→ WHAT YOU SHOULD DO:
Print every entry word for word, but omit the pictures.

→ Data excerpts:
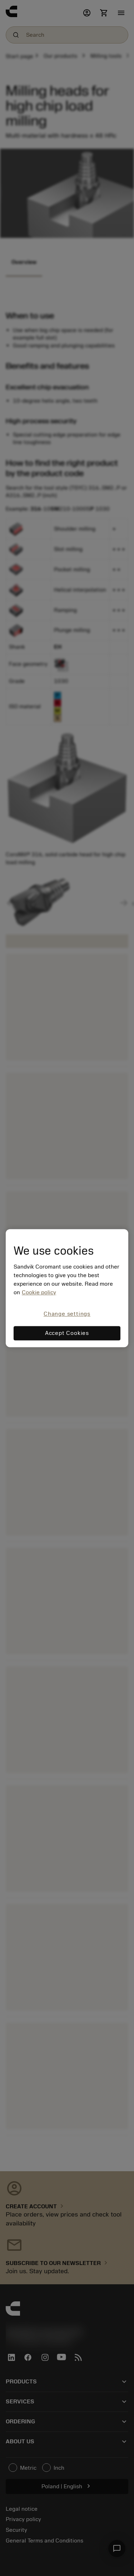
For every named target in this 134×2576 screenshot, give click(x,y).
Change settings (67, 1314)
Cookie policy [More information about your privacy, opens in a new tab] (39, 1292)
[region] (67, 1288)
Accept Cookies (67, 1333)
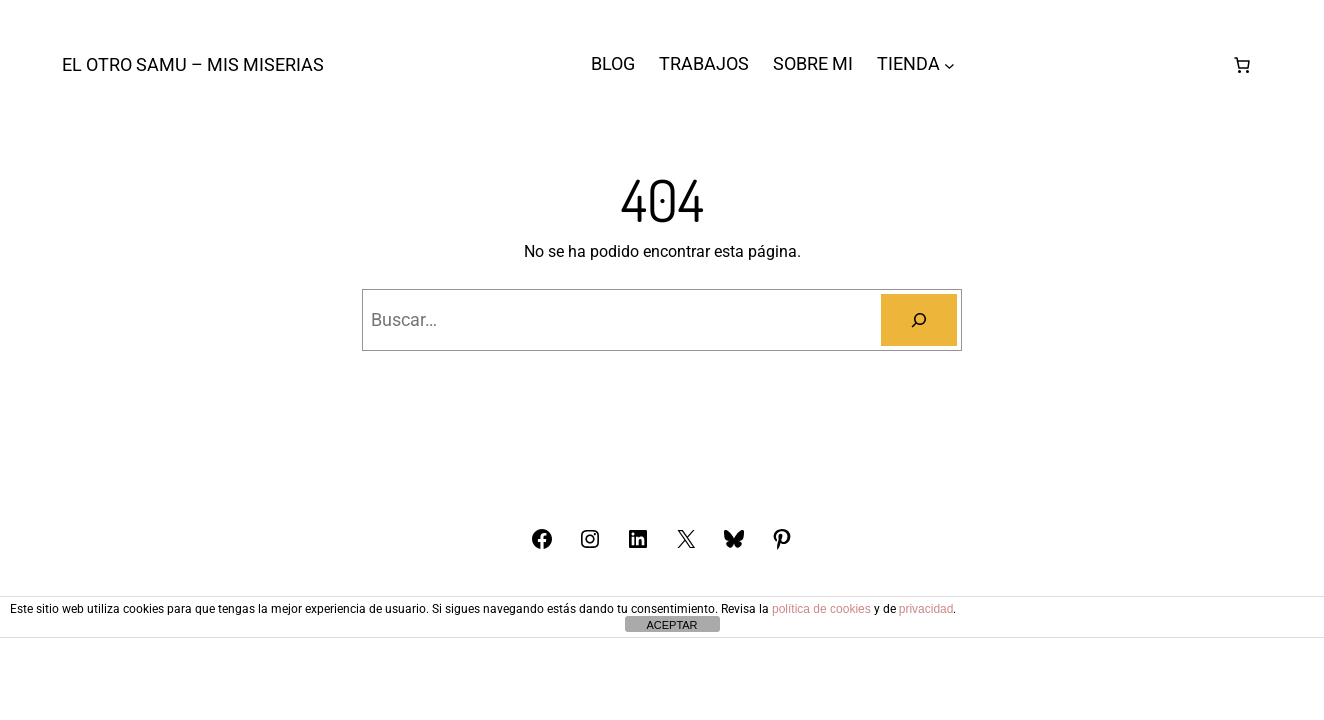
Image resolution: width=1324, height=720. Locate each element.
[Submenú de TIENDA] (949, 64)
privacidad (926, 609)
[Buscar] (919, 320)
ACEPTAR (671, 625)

→ EXERCISE OUTPUT:
For every named target in this 134×2576 screenshot, give click(x,y).
Change settings (67, 1314)
Cookie policy [More information about your privacy, opens in a new tab] (39, 1292)
[region] (67, 1288)
Accept Cookies (67, 1333)
Image resolution: width=1324, height=720. Locate each element.
[Submenú de TIENDA] (949, 64)
privacidad (926, 609)
[Buscar] (919, 320)
ACEPTAR (671, 625)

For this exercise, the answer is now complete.